Он ответил одной из улыбок из своего арсенала – ленивой любящей миной, которая сходила за искреннюю только на расстоянии метра. Потом сверился с часами.

– Боже, мы опаздываем, милая.

Она облизнулась. Неужели ей, правда, так нравился вкус?

– Займусь прической, – сказала она, вставая и бросая взгляд в длинное зеркало рядом с душем.

– Да.

– Ты в порядке?

– Лучше не бывает, – ответил он.
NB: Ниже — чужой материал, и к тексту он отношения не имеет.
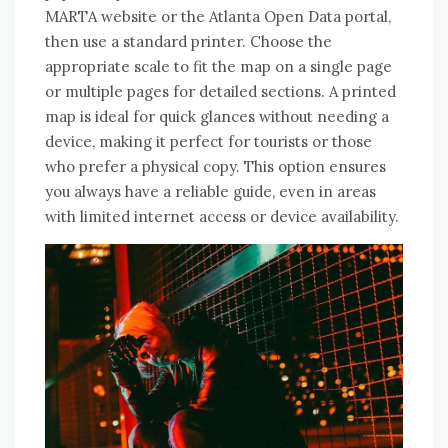
MARTA website or the Atlanta Open Data portal,
then use a standard printer. Choose the
appropriate scale to fit the map on a single page
or multiple pages for detailed sections. A printed
map is ideal for quick glances without needing a
device, making it perfect for tourists or those
who prefer a physical copy. This option ensures
you always have a reliable guide, even in areas
with limited internet access or device availability.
Легонько поцеловал ее в нос и предоставил заниматься собой.

По пути к сцене он заглянул в мужскую гримерку, чтобы привести себя в порядок и сбрызнуть горящие щеки холодной водой. После секса его всегда выдавали раскрасневшиеся лицо и грудь. Наклонившись, чтобы сполоснуться, Кэллоуэй критически изучил свое отражение в зеркале над раковиной. Тридцать шесть лет возраст на нем не сказывался, но наконец он начал выглядеть на свои годы. Больше он не герой-любовник. Под глазами – недвусмысленные припухлости, не имеющие никакого отношения к недосыпу, да и морщины – и на лбу, и у губ. Он уже не похож на вундеркинда, все секреты невоздержанности написаны на лице. Избыток секса, выпивки и амбиций, досада от стольких упущенных великолепных возможностей. Как бы он сейчас выглядел, горько думал Кэллоуэй, если бы довольствовался положением унылого ничтожества в каком-нибудь захолустном репертуарном балагане, где до сих пор почитают Брехта, а на спектакли ходит максимум с десяток любителей? Наверняка лицо было бы гладкое, как попка младенца, – как у большинства работников театров, преданных идее. Пустые и довольные, бедное стадо.